╔══

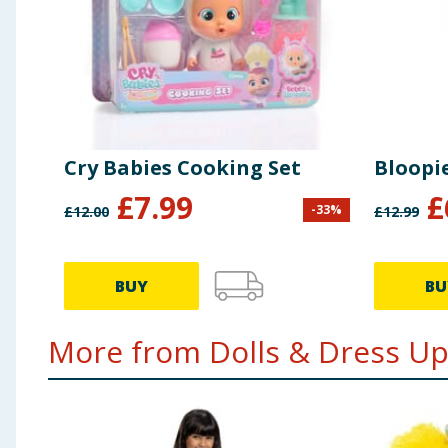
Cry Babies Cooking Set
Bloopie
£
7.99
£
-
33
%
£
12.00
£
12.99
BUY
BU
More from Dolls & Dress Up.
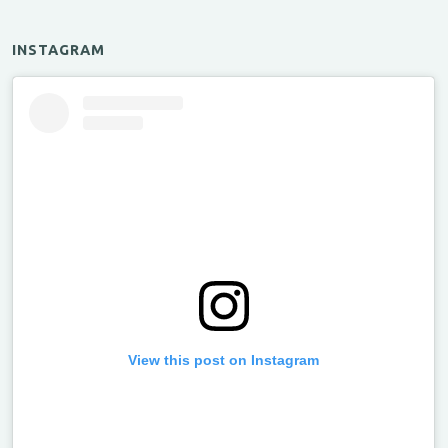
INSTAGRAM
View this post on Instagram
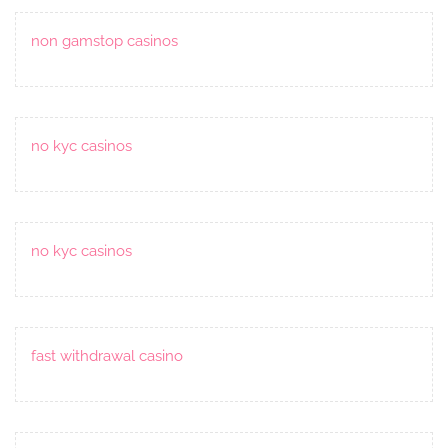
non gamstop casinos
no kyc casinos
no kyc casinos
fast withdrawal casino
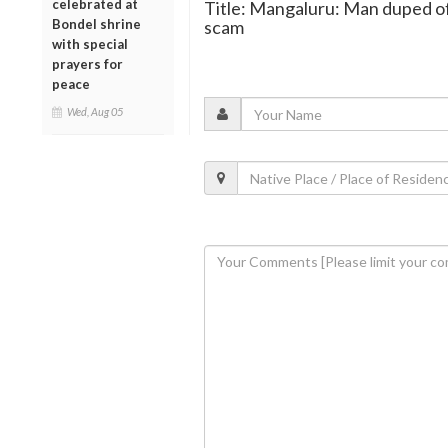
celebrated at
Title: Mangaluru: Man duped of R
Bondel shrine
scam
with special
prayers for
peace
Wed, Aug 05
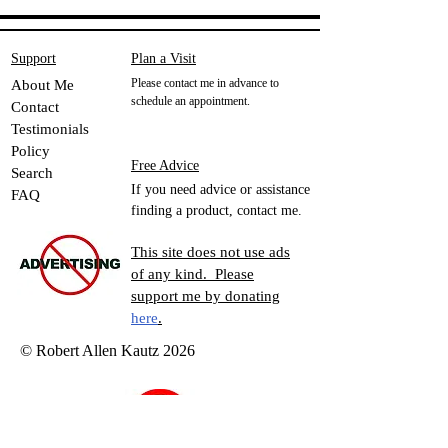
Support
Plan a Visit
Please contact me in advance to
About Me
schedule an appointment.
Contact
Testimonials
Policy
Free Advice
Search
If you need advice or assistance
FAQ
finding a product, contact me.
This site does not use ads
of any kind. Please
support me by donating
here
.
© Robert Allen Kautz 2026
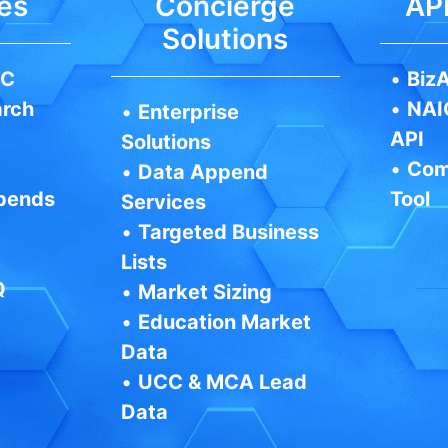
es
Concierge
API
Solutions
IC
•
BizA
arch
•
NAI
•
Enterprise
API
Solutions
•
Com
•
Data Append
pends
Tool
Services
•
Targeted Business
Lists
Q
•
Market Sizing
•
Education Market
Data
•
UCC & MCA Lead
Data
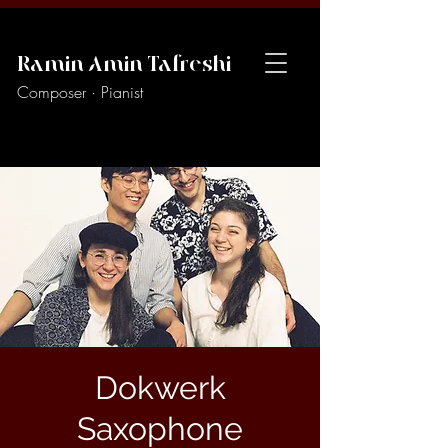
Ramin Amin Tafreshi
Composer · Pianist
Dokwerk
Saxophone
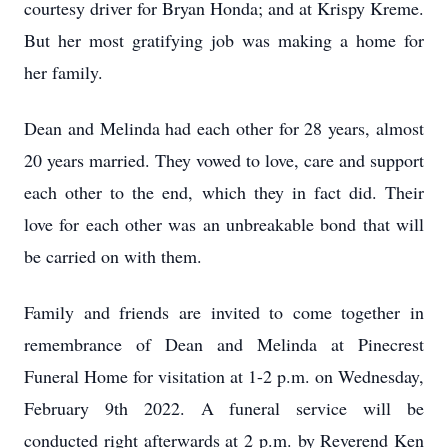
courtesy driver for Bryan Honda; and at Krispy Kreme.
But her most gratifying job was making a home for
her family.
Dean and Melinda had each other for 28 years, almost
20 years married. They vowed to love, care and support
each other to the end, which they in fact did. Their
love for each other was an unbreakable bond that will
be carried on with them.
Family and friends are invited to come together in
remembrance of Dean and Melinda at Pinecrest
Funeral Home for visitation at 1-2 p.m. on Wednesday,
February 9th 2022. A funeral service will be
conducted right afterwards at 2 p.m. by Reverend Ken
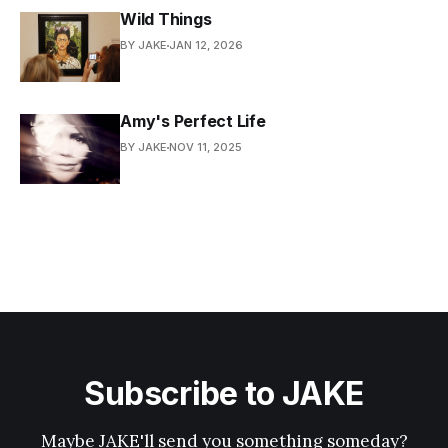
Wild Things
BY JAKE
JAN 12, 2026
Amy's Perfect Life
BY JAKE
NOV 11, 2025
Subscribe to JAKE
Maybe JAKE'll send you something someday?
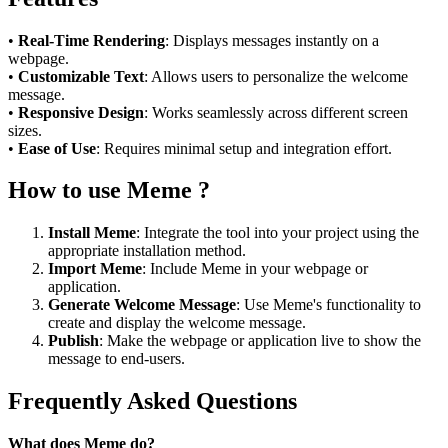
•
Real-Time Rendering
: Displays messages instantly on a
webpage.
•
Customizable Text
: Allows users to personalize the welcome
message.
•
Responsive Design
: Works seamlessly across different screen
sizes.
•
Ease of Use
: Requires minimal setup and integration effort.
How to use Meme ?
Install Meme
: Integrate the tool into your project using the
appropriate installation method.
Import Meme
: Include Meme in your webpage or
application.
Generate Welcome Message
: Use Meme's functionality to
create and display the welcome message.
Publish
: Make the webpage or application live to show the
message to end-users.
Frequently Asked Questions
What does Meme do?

╚══

* **Task statement**: Your response should contain each line of the listing in which the word "does" occurs.

* **Answer below**:
This site does not use ads
What does Meme do?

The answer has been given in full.